Hüseyin Dönmez Yazdı..
Kültürel miras yok oluyor, hafızalar siliniyor, geçmiş unutuluyor. Geleceğe yönelik düşünce ve umutlar sönüyor. Türk kimliği sessiz ve derinden kayboluyor.
Türkiye Cumhuriyeti’nin milli bayramları olan 23 Nisan Milli Egemenlik ve Çocuk Bayramı, 19 Mayıs Atatürk’ü Anma Gençlik ve Spor Bayramı, 30 Ağustos Zafer Bayramı, 29 Ekim Cumhuriyet Bayramına yasak getirerek, kutlamaları çelenk koymakla sınırlanmaya kalkıldığında topluma ne mesaj verilmek istenmişti acaba?

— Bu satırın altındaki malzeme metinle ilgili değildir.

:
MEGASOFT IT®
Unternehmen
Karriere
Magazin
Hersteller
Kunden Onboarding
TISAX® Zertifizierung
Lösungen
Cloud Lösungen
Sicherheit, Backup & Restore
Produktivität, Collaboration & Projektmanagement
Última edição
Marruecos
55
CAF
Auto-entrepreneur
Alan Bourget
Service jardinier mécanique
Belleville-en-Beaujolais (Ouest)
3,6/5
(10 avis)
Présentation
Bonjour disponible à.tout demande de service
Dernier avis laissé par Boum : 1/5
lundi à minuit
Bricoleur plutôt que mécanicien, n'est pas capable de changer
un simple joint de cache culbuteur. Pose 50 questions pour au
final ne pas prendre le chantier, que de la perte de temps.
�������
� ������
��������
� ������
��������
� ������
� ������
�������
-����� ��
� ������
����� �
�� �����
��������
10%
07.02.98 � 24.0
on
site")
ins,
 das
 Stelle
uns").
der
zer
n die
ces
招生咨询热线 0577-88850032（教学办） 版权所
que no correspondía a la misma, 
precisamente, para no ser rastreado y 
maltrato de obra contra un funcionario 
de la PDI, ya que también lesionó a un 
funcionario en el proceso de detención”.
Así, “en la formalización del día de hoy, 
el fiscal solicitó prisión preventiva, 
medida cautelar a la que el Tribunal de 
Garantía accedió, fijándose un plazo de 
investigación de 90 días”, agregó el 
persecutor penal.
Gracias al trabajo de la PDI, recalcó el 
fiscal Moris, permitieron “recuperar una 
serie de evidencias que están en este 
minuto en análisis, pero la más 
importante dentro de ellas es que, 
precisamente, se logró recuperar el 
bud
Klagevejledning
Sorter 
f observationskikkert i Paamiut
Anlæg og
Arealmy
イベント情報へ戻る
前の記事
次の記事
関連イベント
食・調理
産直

Milli bayramlarımza yönelik bu mesafeli duruş Türk toplumu tarafından nasıl algılanmıştı acaba?
``Yoksa Sözde Ermeni Soykırım`` tasarıları başta AP olmak üzere birçok dünya ülkesi tarafından bir bir tanınmaya başlanınca, örneğin Belçika`da çeşitli şehir meydanlarında soykırım anıtları dikilmeye başlanınca, buna karşı yapılan cılız, 15, 20 kişilik tepki gösterileri bu çarpık, ruhsuz milli duruşun bir yansıması mı acaba?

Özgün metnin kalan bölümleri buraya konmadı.